ElasticSearch indexing on web
What does this MR do?
Instead of the current horizontal indexing (indexing all of DB first, then indexing all repos), a more vertical approach is offered, which indexes one project's database content and repository content as one unit of operation. This is done using background jobs.
This way of indexing on a project level is more scalable, as each job takes less time, and can survive across deployments. It is also easier to handle in case of failure, as we don't have to index from beginning again.
This is triggered through a button in the admin page. In the future this will be expanded to include more options. This behind a feature flag, so we can test the performance first, and also give time for UI to be polished.

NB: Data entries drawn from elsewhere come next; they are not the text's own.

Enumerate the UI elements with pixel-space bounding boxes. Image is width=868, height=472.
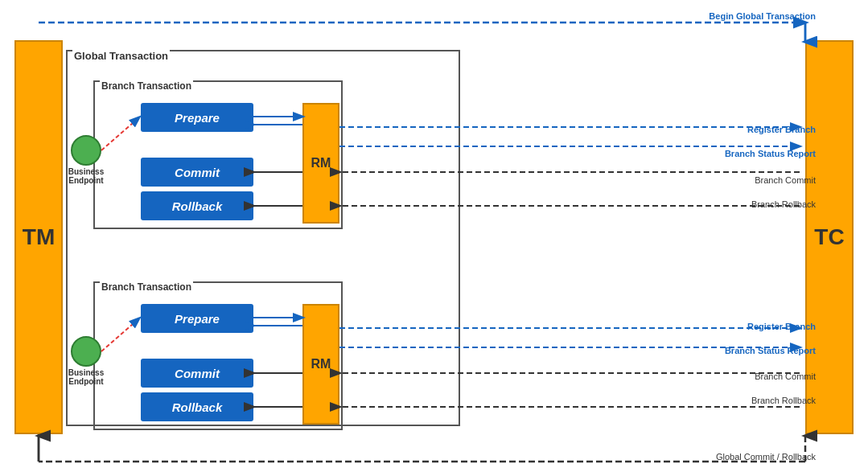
branch-commit-1-label: Branch Commit xyxy=(755,175,816,185)
prepare-label-top: Prepare xyxy=(175,111,220,125)
global-commit-rollback-label: Global Commit / Rollback xyxy=(716,452,816,462)
branch-status-report-2-label: Branch Status Report xyxy=(725,346,816,355)
commit-box-top: Commit xyxy=(141,158,253,187)
global-transaction-label: Global Transaction xyxy=(72,50,170,62)
branch-rollback-2-label: Branch Rollback xyxy=(751,396,816,405)
commit-label-bottom: Commit xyxy=(175,367,220,380)
register-branch-2-label: Register Branch xyxy=(747,322,816,331)
branch-rollback-1-label: Branch Rollback xyxy=(751,199,816,209)
tm-label: TM xyxy=(23,224,55,250)
prepare-label-bottom: Prepare xyxy=(175,312,220,326)
diagram-container: TM TC Global Transaction Branch Transact… xyxy=(0,0,868,472)
rm-label-top: RM xyxy=(311,156,331,170)
business-endpoint-top xyxy=(71,135,101,166)
begin-global-tx-label: Begin Global Transaction xyxy=(709,11,816,21)
prepare-box-bottom: Prepare xyxy=(141,304,253,333)
branch-status-report-1-label: Branch Status Report xyxy=(725,149,816,158)
business-endpoint-bottom xyxy=(71,336,101,367)
commit-label-top: Commit xyxy=(175,166,220,179)
rm-block-bottom: RM xyxy=(302,304,339,425)
business-endpoint-top-label: BusinessEndpoint xyxy=(61,167,111,185)
branch-transaction-label-bottom: Branch Transaction xyxy=(100,281,193,293)
rollback-label-top: Rollback xyxy=(172,199,223,213)
rollback-label-bottom: Rollback xyxy=(172,400,223,414)
register-branch-1-label: Register Branch xyxy=(747,125,816,134)
tc-label: TC xyxy=(814,224,844,250)
business-endpoint-bottom-label: BusinessEndpoint xyxy=(61,368,111,386)
branch-commit-2-label: Branch Commit xyxy=(755,371,816,381)
branch-transaction-label-top: Branch Transaction xyxy=(100,80,193,92)
commit-box-bottom: Commit xyxy=(141,359,253,388)
rm-block-top: RM xyxy=(302,103,339,224)
prepare-box-top: Prepare xyxy=(141,103,253,132)
rollback-box-bottom: Rollback xyxy=(141,392,253,421)
tm-block: TM xyxy=(14,40,63,434)
rollback-box-top: Rollback xyxy=(141,191,253,220)
rm-label-bottom: RM xyxy=(311,357,331,371)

Close #5299 (closed), as this can solve indexing gap issue.
Screenshots
the button to trigger indexing
flash message to indicate successful scheduling and link to queue
Does this MR meet the acceptance criteria?
Conformity
-
Changelog entry -
Documentation created/updated or follow-up review issue created -
Code review guidelines -
Merge request performance guidelines -
Style guides -
Database guides -
Separation of EE specific content
Performance and testing
Currently the rake task would take 1 day to complete the indexing on the database portion. After switching to background jobs, this will take longer (as each job is executed 2 minutes apart from each other).
-
Review and add/update tests for this feature/bug. Consider all test levels. See the Test Planning Process.